Would you repeat exactly the part of the listing below that runs from the line containing "acél, alumínium" down to the line containing "századmilliméter", inclusive, and nothing else?

- _Records supplied_:
# # # # #

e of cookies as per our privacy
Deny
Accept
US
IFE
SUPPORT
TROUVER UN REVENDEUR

# # # # #

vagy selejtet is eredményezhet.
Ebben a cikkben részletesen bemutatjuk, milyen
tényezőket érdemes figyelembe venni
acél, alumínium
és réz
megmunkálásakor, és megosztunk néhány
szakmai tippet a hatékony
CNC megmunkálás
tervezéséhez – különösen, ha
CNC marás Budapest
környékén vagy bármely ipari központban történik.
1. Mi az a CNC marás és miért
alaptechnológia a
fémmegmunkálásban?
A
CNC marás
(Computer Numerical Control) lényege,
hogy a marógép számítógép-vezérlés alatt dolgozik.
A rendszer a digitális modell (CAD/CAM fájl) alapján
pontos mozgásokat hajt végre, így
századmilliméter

# # # # #

- _Answer to this task_:
acél, alumínium
és réz
megmunkálásakor, és megosztunk néhány
szakmai tippet a hatékony
CNC megmunkálás
tervezéséhez – különösen, ha
CNC marás Budapest
környékén vagy bármely ipari központban történik.
1. Mi az a CNC marás és miért
alaptechnológia a
fémmegmunkálásban?
A
CNC marás
(Computer Numerical Control) lényege,
hogy a marógép számítógép-vezérlés alatt dolgozik.
A rendszer a digitális modell (CAD/CAM fájl) alapján
pontos mozgásokat hajt végre, így
századmilliméter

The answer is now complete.